Das biblische Wort Verstocktsein schien Philipp als einem geistlichen Herrn Stichwort zur Rede zu sein, aber Gabriel schob ihn sanft wider die Türe und sagte leise: »Laß mir das. Du wirst sicher noch viel zu tun haben. Es gibt noch soviele Seelen zu retten.«
Philipp Emanuel setzte sein Barett auf und ging eilig hinaus, denn noch manche streitsüchtige Familie wartete auf seine Vermittlung, und es waren noch viele Seelen zu retten. Die Schöße seines langen Klerikerrockes flügelten hinter ihm her. Emanuel aber heißt: Gott sei mit uns!
»Unterschreib doch, Hermann!« Frau Franziska tauchte wieder die Feder ein.
»Ich unterschreibe nicht!« rief Hermann Großjohann und hob die rechte Hand auf, »ich schwöre, daß ich nicht unterschreibe!«
302 »Lassen Sie, Mutter,« flüsterte danach Gabriel, »es hat keinen Zweck. Lassen Sie.« Die Mutter ging hinaus. In der Tür wandte sie sich um. »Das Unglück, das du über mich und meine Kinder bringst, du verruchter Mann, sei über dir!« – »Ich werde es zu tragen wissen.«
»Vater,« sagte Gabriel, als die Mutter fort war, »wollen wir heute abend noch mal ausgehen?« Der Vater schaute ihn aus der Ferne und wie von oben herab an. »Wohin ausgehen?« frug er. – »Sie wissen schon«, meinte der Sohn. – »Nichts weiß ich«, behauptete eigensinnig der Vater.
»Aber natürlich wissen Sie. Ins ›Himmelreich‹. Der Wirt Peerenboom ist auch aus seinem Weinberg wieder da.« – »So, Peerenboom ist wieder da?« sagte Großjohann mit plötzlich veränderter Stimme, die wie ein neues Kapitel klang, »das freut mich. Der Mann ist eine Gottesgabe. Zu seinem guten Wein seine guten Sprüche, die gehören zusammen! Ja, da geh ich gerne hin.« – »Also heute abend!« – »Gut!«
Das »Himmelreich« war das uralte Weinhaus in der engen steilen Straße an der Pfalz, die als »Wasserstraße« am Flusse unten begann und als »Pfalzstraße« den alten Stadthügel erklomm. Die Frauen der Stadt nannten das Himmelreich des unbeweibten Wirtes Peerenboom wegen »den dürren Birnbaum« und fügten hinzu: »Am Birnbaum wachsen keine Trauben!« worauf die Männer begeistert von den »Sieben Himmeln« sprachen. »Nun habe ich dir zugeredet und bin so liebreich zu dir gewesen,« sagte die Frau, in Tränen ausbrechend, »aber es ist wie Mutter selig sagte: Setz' den Frosch auf einen goldenen Stuhl, er springt immer wieder in seinen 303 Pfuhl.« – »Nichts verschwenden,« sagte der Mann, indem er den Hut aufsetzte und einen letzten Blick in den Spiegel warf, »sparsam auch mit Tränen sein, es ist Salz drin.« – »Saufaus!« rief jetzt zornig die Frau. Aber der Mann entgegnete ruhig: »Es ist nicht alles Butter, was die Kuh gibt, sagte die Magd, als sie in einen Fladen trat«, öffnete die Türe und schloß sie leise hinter sich zu.
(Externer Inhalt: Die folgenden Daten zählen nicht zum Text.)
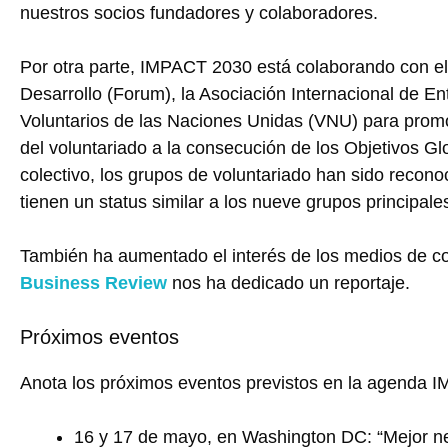
nuestros socios fundadores y colaboradores.
Por otra parte, IMPACT 2030 está colaborando con el 
Desarrollo (Forum), la Asociación Internacional de En
Voluntarios de las Naciones Unidas (VNU) para promo
del voluntariado a la consecución de los Objetivos G
colectivo, los grupos de voluntariado han sido reconoci
tienen un status similar a los nueve grupos principal
También ha aumentado el interés de los medios de co
Business Review
nos ha dedicado un reportaje.
Próximos eventos
Anota los próximos eventos previstos en la agenda
16 y 17 de mayo, en Washington DC: “Mejor ne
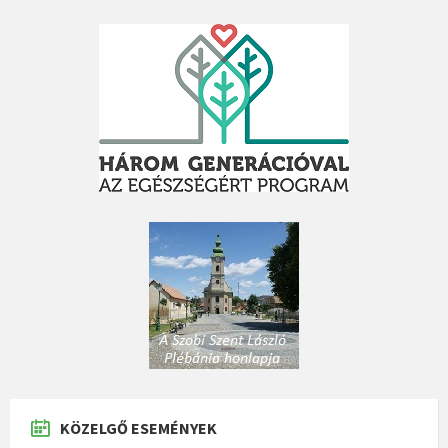
KÖZELGŐ ESEMÉNYEK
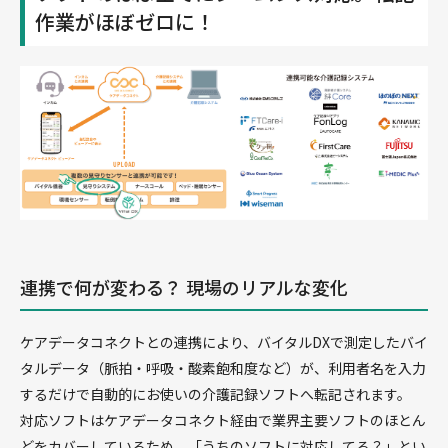
作業がほぼゼロに！
連携で何が変わる？ 現場のリアルな変化
ケアデータコネクトとの連携により、バイタルDXで測定したバイ
タルデータ（脈拍・呼吸・酸素飽和度など）が、利用者名を入力
するだけで自動的にお使いの介護記録ソフトへ転記されます。
対応ソフトはケアデータコネクト経由で業界主要ソフトのほとん
どをカバーしているため、「うちのソフトに対応してる？」とい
Solche ehelichen Gespräche waren häufig abends zwischen acht und neun Uhr in der Stadt. Nur Frau Franziska sagte nichts, sie duldete und schwieg, denn sie verachtete ihren verkommenen Mann.
Vater und Sohn Großjohann traten in die Schenkstube und hängten Hut und Überkleider an den Krampen auf. Dann suchten sie, die Hände reibend, bedächtig nach einem behaglichen Orte. Die Dielenbretter waren von den Schuhen ganzer Männergeschlechter ausgetreten, die Augen im Holze standen hervor, und in den Mulden lag weißer Sand. Hier und da saß ein stiller Zecher an einem blankgescheuerten Tische. Nur selten war eine Gesellschaft von zweien, und auch dann war ihr Gespräch nur Gemurmel. Alte Bilder und Stiche aus der Geschichte der Stadt und des Landes hingen an der Wand, von Heiligtumsfahrten und Kaiserkrönungen erzählend. In einem Winkel setzten Großjohanns sich nieder.
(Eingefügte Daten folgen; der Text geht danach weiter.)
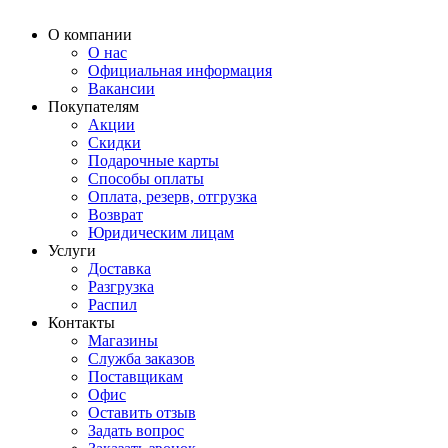
О компании
О нас
Официальная информация
Вакансии
Покупателям
Акции
Скидки
Подарочные карты
Способы оплаты
Оплата, резерв, отгрузка
Возврат
Юридическим лицам
Услуги
Доставка
Разгрузка
Распил
Контакты
Магазины
Служба заказов
Поставщикам
Офис
Оставить отзыв
Задать вопрос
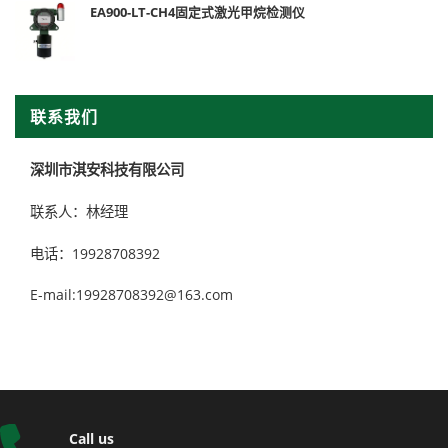
EA900-LT-CH4固定式激光甲烷检测仪
联系我们
深圳市淇安科技有限公司
联系人：林经理
电话：19928708392
E-mail:19928708392@163.com
Call us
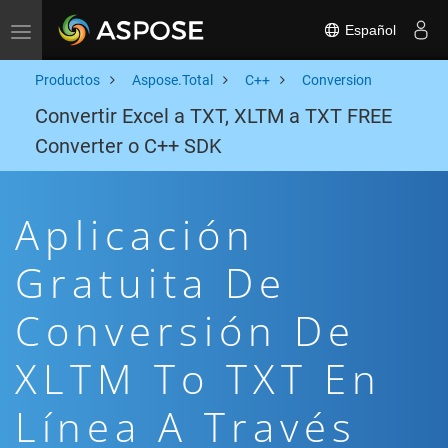
Español
Toggle navigation
Productos
Aspose.Total
C++
Conversion
Convertir Excel a TXT, XLTM a TXT FREE
Converter o C++ SDK
Aplicación
Gratuita De
Conversión De
XLTM To TXT En
Línea A Través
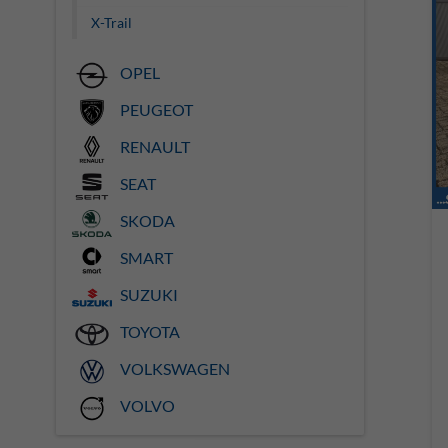
X-Trail
OPEL
PEUGEOT
RENAULT
SEAT
SKODA
SMART
SUZUKI
TOYOTA
VOLKSWAGEN
VOLVO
Als sie nun eine Weile gesessen, sich sozusagen eingeschaukelt hatten, kam ein freundliches Mädchen und brachte fürs erste zum Durstlöschen einen kleinen Wein.
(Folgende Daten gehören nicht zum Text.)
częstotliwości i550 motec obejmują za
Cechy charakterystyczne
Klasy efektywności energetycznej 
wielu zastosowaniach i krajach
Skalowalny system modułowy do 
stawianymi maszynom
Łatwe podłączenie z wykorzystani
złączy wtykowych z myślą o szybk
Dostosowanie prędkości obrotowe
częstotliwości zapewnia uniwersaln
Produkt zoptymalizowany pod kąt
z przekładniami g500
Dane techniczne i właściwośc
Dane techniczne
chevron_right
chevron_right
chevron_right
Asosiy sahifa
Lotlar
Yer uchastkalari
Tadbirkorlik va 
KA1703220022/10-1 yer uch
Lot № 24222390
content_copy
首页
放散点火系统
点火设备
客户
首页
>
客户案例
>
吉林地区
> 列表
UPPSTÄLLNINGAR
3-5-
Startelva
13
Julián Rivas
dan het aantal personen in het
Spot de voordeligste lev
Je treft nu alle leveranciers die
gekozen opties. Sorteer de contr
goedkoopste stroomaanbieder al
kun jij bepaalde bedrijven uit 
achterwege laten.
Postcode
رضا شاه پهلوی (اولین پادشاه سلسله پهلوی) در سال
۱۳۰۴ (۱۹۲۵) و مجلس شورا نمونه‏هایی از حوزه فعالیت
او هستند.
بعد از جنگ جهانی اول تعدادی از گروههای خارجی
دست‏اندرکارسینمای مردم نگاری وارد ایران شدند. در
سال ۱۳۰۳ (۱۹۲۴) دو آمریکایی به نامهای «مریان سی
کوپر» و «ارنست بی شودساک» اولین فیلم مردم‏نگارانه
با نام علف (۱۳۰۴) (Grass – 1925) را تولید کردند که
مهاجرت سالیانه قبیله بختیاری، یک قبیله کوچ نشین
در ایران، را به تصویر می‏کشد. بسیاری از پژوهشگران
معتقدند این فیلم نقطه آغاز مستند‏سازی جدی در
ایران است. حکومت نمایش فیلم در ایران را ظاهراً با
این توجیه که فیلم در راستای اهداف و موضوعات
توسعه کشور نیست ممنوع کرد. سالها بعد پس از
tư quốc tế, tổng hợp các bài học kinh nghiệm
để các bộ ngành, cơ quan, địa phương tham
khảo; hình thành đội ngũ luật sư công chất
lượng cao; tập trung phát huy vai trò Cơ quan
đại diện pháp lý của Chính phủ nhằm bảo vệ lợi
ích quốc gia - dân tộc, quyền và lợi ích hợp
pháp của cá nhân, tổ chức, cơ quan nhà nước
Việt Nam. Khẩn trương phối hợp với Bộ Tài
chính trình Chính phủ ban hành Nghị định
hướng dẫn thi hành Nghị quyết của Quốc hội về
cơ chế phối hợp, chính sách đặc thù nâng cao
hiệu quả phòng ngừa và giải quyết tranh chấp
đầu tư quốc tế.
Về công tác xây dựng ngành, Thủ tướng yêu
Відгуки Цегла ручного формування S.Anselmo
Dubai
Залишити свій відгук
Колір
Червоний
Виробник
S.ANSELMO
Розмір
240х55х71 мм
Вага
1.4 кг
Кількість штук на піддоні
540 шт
Der Wirt, Herr Peerenboom, sorgfältig gekleidet in schwarzem Gehrock und grauen Beinkleidern, ging zu dem Gaste, auf dessen Gesichte er las, daß er eine 304 Ansprache gern hätte oder einen Zuspruch brauchte. Besonders gern ging er zu denen, auf deren Gesichtern er noch die Wolken des Streites mit der Ehefrau bemerkte. Sah er aber, daß ein Gast lieber für sich blieb, allein mit sich und seinem Gotte im Glase, so nickte er ihm nur zum Gruße von ferne zu.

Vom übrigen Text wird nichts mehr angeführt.